# Dataset entries
[Start of section]

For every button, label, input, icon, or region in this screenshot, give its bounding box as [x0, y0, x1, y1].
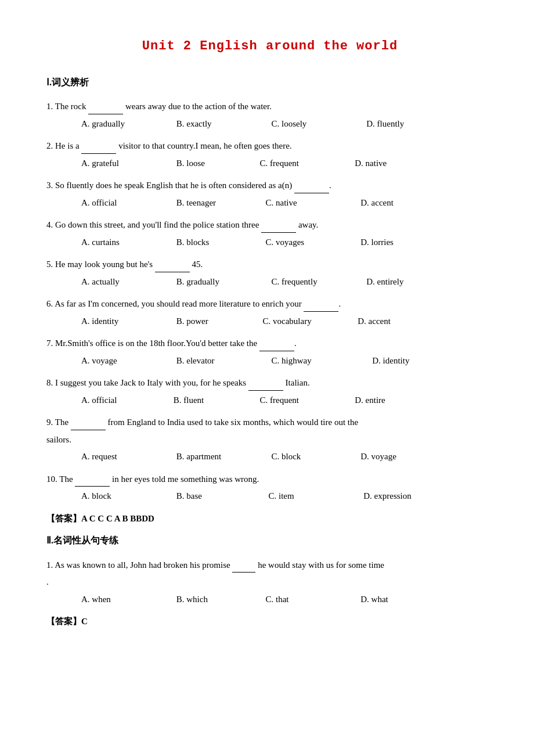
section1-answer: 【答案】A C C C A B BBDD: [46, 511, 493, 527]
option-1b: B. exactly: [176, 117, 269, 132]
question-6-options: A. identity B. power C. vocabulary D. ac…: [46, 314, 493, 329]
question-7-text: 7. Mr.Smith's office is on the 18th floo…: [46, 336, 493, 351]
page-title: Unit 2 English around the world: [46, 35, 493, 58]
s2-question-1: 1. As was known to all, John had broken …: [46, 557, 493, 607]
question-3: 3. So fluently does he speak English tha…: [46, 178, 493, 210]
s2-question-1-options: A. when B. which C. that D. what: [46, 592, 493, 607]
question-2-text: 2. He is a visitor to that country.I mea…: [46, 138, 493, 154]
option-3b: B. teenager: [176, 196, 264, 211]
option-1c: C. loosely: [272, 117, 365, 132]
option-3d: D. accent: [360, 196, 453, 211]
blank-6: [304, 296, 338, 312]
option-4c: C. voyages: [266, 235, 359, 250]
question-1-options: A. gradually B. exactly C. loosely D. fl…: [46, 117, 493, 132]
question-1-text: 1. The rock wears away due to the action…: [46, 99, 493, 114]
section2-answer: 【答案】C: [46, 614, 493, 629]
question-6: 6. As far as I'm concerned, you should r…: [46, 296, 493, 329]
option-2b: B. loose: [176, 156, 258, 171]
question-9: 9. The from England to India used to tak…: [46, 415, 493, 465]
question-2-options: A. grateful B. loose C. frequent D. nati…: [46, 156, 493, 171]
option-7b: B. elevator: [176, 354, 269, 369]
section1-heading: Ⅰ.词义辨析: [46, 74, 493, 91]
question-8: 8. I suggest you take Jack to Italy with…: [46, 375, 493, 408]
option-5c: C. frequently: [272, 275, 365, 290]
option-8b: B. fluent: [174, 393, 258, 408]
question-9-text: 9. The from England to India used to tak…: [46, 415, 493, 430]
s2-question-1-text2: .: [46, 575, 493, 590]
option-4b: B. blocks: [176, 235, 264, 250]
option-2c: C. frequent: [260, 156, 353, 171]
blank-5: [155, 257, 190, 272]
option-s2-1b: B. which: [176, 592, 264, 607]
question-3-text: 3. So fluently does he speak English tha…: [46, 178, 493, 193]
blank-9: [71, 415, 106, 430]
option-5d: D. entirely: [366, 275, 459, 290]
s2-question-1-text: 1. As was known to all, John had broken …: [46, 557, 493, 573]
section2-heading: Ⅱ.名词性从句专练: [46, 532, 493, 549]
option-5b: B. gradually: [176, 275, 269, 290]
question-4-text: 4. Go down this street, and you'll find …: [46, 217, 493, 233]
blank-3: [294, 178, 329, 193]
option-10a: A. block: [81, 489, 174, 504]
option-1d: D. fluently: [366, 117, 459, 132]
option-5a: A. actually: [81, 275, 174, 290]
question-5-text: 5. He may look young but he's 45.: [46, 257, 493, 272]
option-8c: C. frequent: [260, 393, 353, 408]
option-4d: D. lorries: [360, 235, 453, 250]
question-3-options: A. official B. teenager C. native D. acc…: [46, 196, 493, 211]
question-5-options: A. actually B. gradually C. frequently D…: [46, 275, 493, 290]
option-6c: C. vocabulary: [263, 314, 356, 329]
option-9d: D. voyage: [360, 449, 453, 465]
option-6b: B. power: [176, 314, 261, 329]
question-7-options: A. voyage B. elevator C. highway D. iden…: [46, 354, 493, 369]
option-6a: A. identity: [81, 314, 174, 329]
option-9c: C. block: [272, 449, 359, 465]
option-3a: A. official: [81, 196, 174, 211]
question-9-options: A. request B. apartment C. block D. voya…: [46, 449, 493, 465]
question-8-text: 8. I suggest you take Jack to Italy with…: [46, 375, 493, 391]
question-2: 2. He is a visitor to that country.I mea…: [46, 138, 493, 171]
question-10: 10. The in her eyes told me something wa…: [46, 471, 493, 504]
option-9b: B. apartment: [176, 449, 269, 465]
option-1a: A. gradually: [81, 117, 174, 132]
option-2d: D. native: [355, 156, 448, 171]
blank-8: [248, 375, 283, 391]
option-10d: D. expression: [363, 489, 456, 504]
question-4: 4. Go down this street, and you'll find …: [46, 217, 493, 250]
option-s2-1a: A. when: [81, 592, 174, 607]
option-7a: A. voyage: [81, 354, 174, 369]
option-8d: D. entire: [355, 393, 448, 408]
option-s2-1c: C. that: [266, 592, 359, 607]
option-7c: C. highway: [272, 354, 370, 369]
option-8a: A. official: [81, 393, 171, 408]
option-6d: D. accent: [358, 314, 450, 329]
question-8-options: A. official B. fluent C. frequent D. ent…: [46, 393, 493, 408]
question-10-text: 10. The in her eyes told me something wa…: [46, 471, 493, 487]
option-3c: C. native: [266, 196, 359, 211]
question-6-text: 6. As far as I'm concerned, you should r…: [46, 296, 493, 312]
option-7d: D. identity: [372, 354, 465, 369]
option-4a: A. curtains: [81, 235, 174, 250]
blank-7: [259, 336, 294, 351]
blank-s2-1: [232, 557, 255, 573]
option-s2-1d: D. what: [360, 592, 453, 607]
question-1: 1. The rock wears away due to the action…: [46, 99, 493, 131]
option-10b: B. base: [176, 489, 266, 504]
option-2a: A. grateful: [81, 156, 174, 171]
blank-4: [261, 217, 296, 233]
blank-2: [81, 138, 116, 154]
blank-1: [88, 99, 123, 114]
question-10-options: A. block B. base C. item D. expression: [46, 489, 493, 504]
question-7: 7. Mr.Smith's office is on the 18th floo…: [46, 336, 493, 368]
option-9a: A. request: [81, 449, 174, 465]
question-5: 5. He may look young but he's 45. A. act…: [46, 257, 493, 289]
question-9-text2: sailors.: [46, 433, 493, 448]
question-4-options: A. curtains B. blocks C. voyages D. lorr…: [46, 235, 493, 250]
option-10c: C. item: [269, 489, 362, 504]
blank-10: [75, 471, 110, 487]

[End of section]

# AIM OF THE TASK
Once you have identified the lines above that contain "loosely", copy each of them.

# ANSWER TO THE PROBLEM
option-1c: C. loosely: [272, 117, 365, 132]
question-1-options: A. gradually B. exactly C. loosely D. fl…: [46, 117, 493, 132]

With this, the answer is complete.